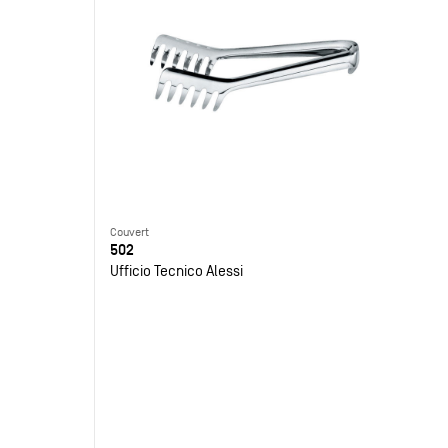
Couvert
502
Ufficio Tecnico Alessi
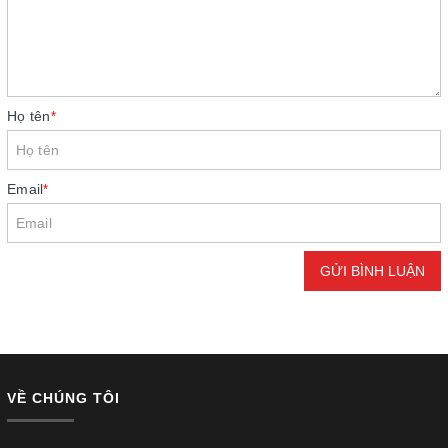
Họ tên
*
Email
*
GỬI BÌNH LUẬN
VỀ CHÚNG TÔI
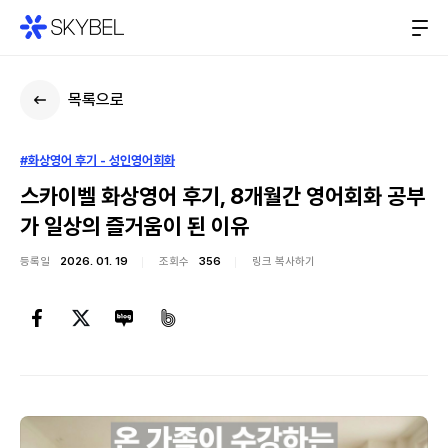
목록으로
#화상영어 후기 - 성인영어회화
스카이벨 화상영어 후기, 8개월간 영어회화 공부
가 일상의 즐거움이 된 이유
등록일
2026. 01. 19
조회수
356
링크 복사하기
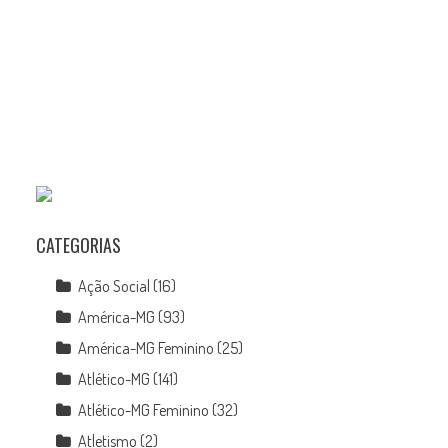
CATEGORIAS
Ação Social
(16)
América-MG
(93)
América-MG Feminino
(25)
Atlético-MG
(141)
Atlético-MG Feminino
(32)
Atletismo
(2)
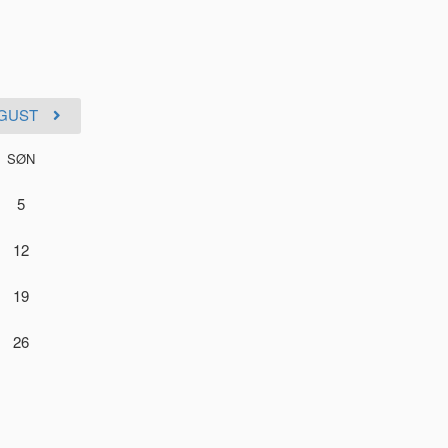
GUST
SØN
5
12
19
26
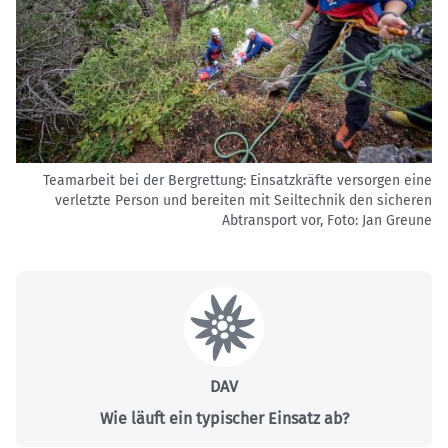
Teamarbeit bei der Bergrettung: Einsatzkräfte versorgen eine
verletzte Person und bereiten mit Seiltechnik den sicheren
Abtransport vor, Foto:
Jan Greune
DAV
Wie läuft ein typischer Einsatz ab?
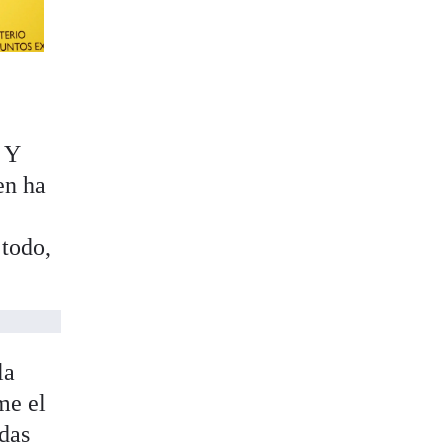
. Y
en ha
 todo,
la
me el
adas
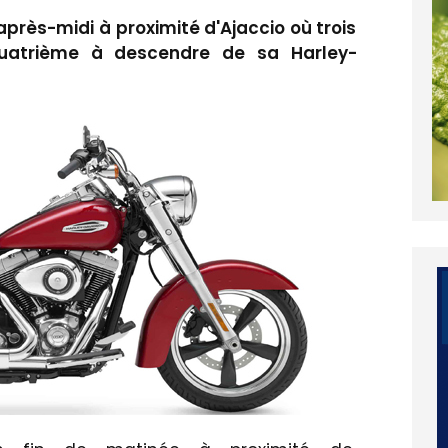
après-midi à proximité d'Ajaccio où trois
uatrième à descendre de sa Harley-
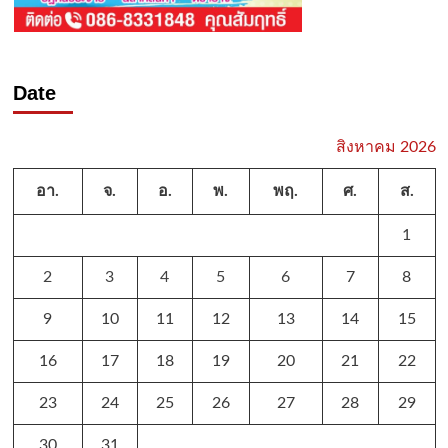
Date
สิงหาคม 2026
อา.
จ.
อ.
พ.
พฤ.
ศ.
ส.
1
2
3
4
5
6
7
8
9
10
11
12
13
14
15
16
17
18
19
20
21
22
23
24
25
26
27
28
29
30
31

[TASK ITEM]
Copy out the material above exactly; the images stay out.

[ANSWER SECTION]
Couvert
502
Ufficio Tecnico Alessi
Họ tên
*
Email
*
GỬI BÌNH LUẬN
VỀ CHÚNG TÔI
목록으로
#화상영어 후기 - 성인영어회화
스카이벨 화상영어 후기, 8개월간 영어회화 공부
가 일상의 즐거움이 된 이유
등록일
2026. 01. 19
조회수
356
링크 복사하기
CATEGORIAS
Ação Social
(16)
América-MG
(93)
América-MG Feminino
(25)
Atlético-MG
(141)
Atlético-MG Feminino
(32)
Atletismo
(2)
GUST
SØN
5
12
19
26
Teamarbeit bei der Bergrettung: Einsatzkräfte versorgen eine
verletzte Person und bereiten mit Seiltechnik den sicheren
Abtransport vor, Foto:
Jan Greune
DAV
Wie läuft ein typischer Einsatz ab?
. Y
en ha
 todo,
la
me el
adas
après-midi à proximité d'Ajaccio où trois
uatrième à descendre de sa Harley-
Date
สิงหาคม 2026
อา.
จ.
อ.
พ.
พฤ.
ศ.
ส.
1
2
3
4
5
6
7
8
9
10
11
12
13
14
15
16
17
18
19
20
21
22
23
24
25
26
27
28
29
30
31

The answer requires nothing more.